(Transcribed page contents)

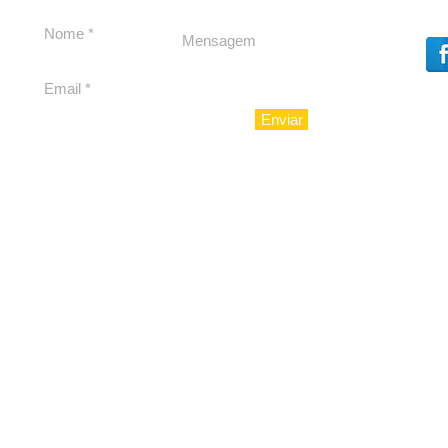
Dores, lideranças
experiênc
reforçam apoio a
para São 
Cláudio Mitidieri
Enviar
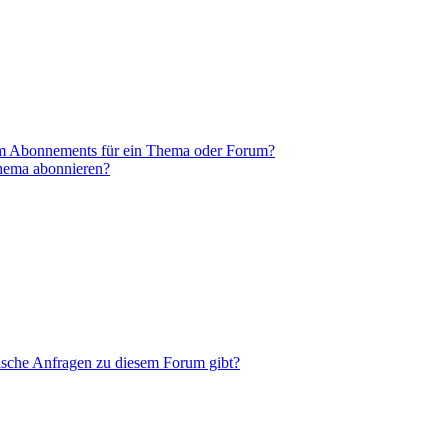
em Abonnements für ein Thema oder Forum?
Thema abonnieren?
tische Anfragen zu diesem Forum gibt?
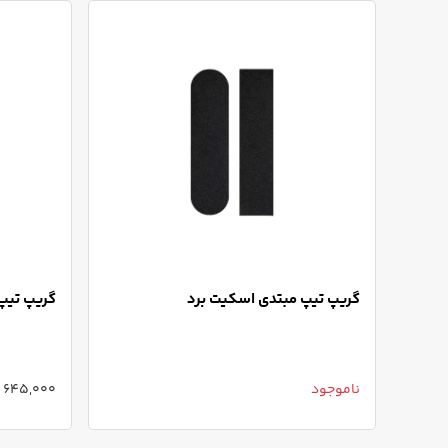
گریپ تیپ مبتدی اسکیت برد
گریپ تیپ 
ناموجود
645,000 تومان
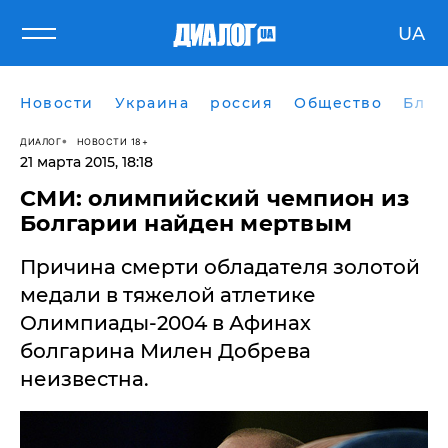
UA
Новости
Украина
россия
Общество
Блог
ДИАЛОГ
НОВОСТИ 18+
21 марта 2015, 18:18
СМИ: олимпийский чемпион из
Болгарии найден мертвым
Причина смерти обладателя золотой
медали в тяжелой атлетике
Олимпиады-2004 в Афинах
болгарина Милен Добрева
неизвестна.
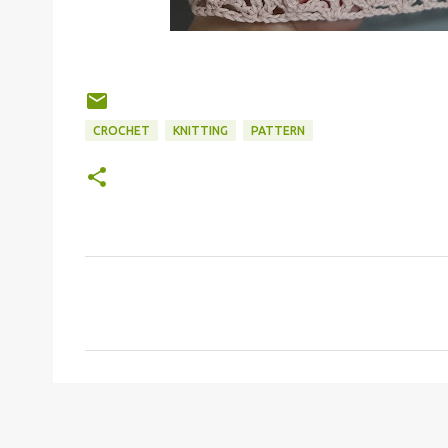
CROCHET
KNITTING
PATTERN
C
o
m
m
e
n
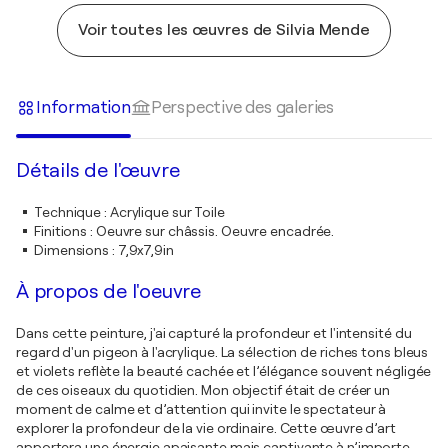
Voir toutes les œuvres de Silvia Mende
Information
Perspective des galeries
Détails de l'œuvre
Technique
:
Acrylique sur Toile
Finitions
:
Oeuvre sur châssis. Oeuvre encadrée.
Dimensions
:
7,9x7,9in
À propos de l'oeuvre
Dans cette peinture, j'ai capturé la profondeur et l'intensité du
regard d'un pigeon à l'acrylique. La sélection de riches tons bleus
et violets reflète la beauté cachée et l’élégance souvent négligée
de ces oiseaux du quotidien. Mon objectif était de créer un
moment de calme et d’attention qui invite le spectateur à
explorer la profondeur de la vie ordinaire. Cette œuvre d’art
apportera une énergie apaisante mais captivante à n’importe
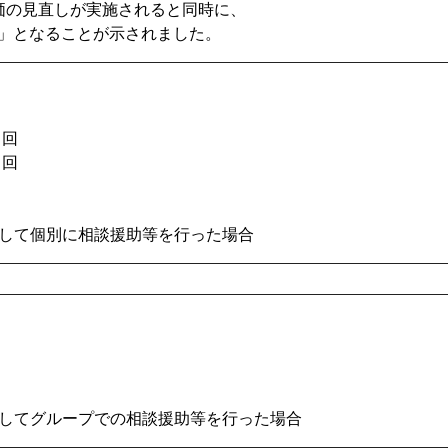
価の見直しが実施されると同時に、
」となることが示されました。
／回
／回
して個別に相談援助等を行った場合
してグループでの相談援助等を行った場合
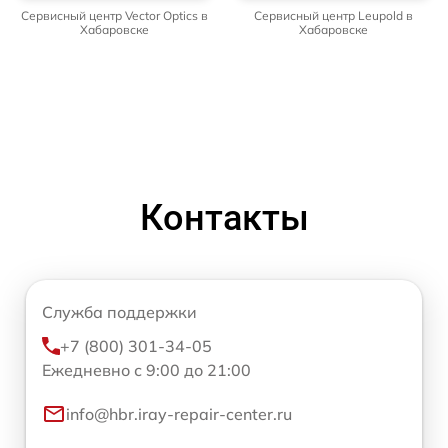
Сервисный центр Vector Optics в
Сервисный центр Leupold в
Хабаровске
Хабаровске
Контакты
Служба поддержки
+7 (800) 301-34-05
Ежедневно с 9:00 до 21:00
info@hbr.iray-repair-center.ru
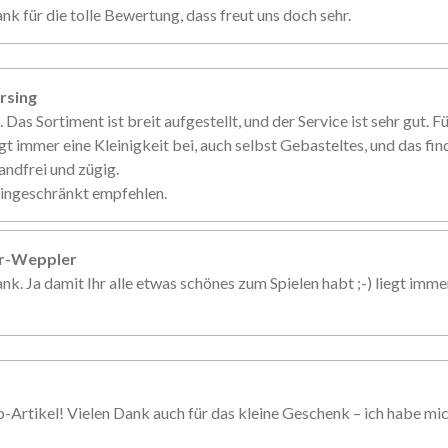
nk für die tolle Bewertung, dass freut uns doch sehr.
rsing
. Das Sortiment ist breit aufgestellt, und der Service ist sehr gut. 
gt immer eine Kleinigkeit bei, auch selbst Gebasteltes, und das fin
andfrei und zügig.
eingeschränkt empfehlen.
er-Weppler
nk. Ja damit Ihr alle etwas schönes zum Spielen habt ;-) liegt imme
p-Artikel! Vielen Dank auch für das kleine Geschenk – ich habe mi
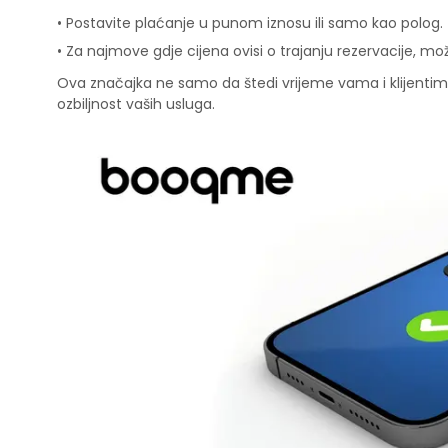
• Postavite plaćanje u punom iznosu ili samo kao polog.
• Za najmove gdje cijena ovisi o trajanju rezervacije, m
Ova značajka ne samo da štedi vrijeme vama i klijentima
ozbiljnost vaših usluga.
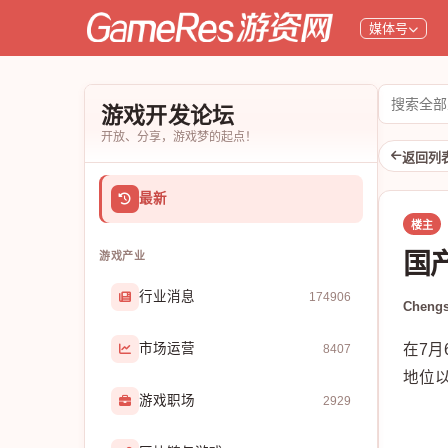
媒体号
搜
游戏开发论坛
索
开放、分享，游戏梦的起点！
论
返回列
坛
最新
楼主
国
游戏产业
行业消息
174906
Chengs
市场运营
在7月
8407
地位
游戏职场
2929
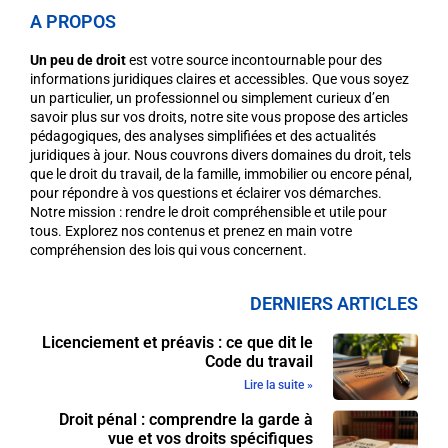
A PROPOS
Un peu de droit
est votre source incontournable pour des
informations juridiques claires et accessibles. Que vous soyez
un particulier, un professionnel ou simplement curieux d’en
savoir plus sur vos droits, notre site vous propose des articles
pédagogiques, des analyses simplifiées et des actualités
juridiques à jour. Nous couvrons divers domaines du droit, tels
que le droit du travail, de la famille, immobilier ou encore pénal,
pour répondre à vos questions et éclairer vos démarches.
Notre mission : rendre le droit compréhensible et utile pour
tous. Explorez nos contenus et prenez en main votre
compréhension des lois qui vous concernent.
DERNIERS ARTICLES
Licenciement et préavis : ce que dit le
Code du travail
Lire la suite »
Droit pénal : comprendre la garde à
vue et vos droits spécifiques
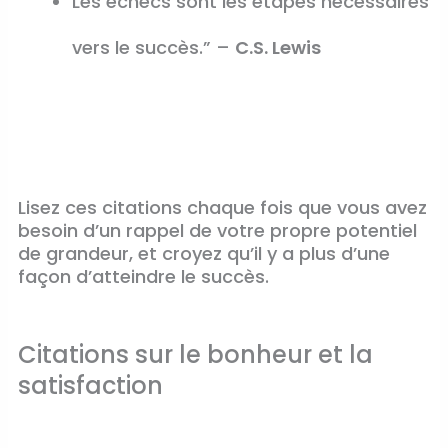
Les échecs sont les étapes nécessaires
vers le succès.” –
C.S. Lewis
Lisez ces citations chaque fois que vous avez
besoin d’un rappel de votre propre potentiel
de grandeur, et croyez qu’il y a plus d’une
façon d’atteindre le succès.
Citations sur le bonheur et la
satisfaction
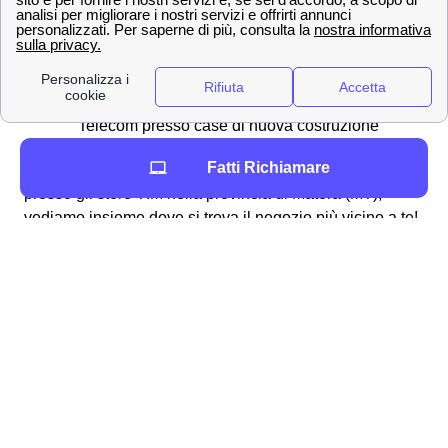
acquisto
Creazione di una nuova SIM in caso di
smarrimento o furto del proprio cellulare
Richiesta di necessità di allacciare la rete a
Telecom presso case di nuova costruzione
Fatti Richiamare
Ora che conosci tutti i servizi che si possono effettuare
presso gli store TIM nella provincia di Matera (MT),
vediamo insieme dove si trova il negozio più vicino a te!
Le principali città in provincia di Matera
Tutte le città di media dimensione in provincia di
Matera
Ecco la lista delle piccole città vicino a Matera
Matera
Montescaglioso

*DIRECTIONS*
Return the count of lines in the entries above that include the word "juridiques", without any added text.

*ANSWER TO THIS PROBLEM*
2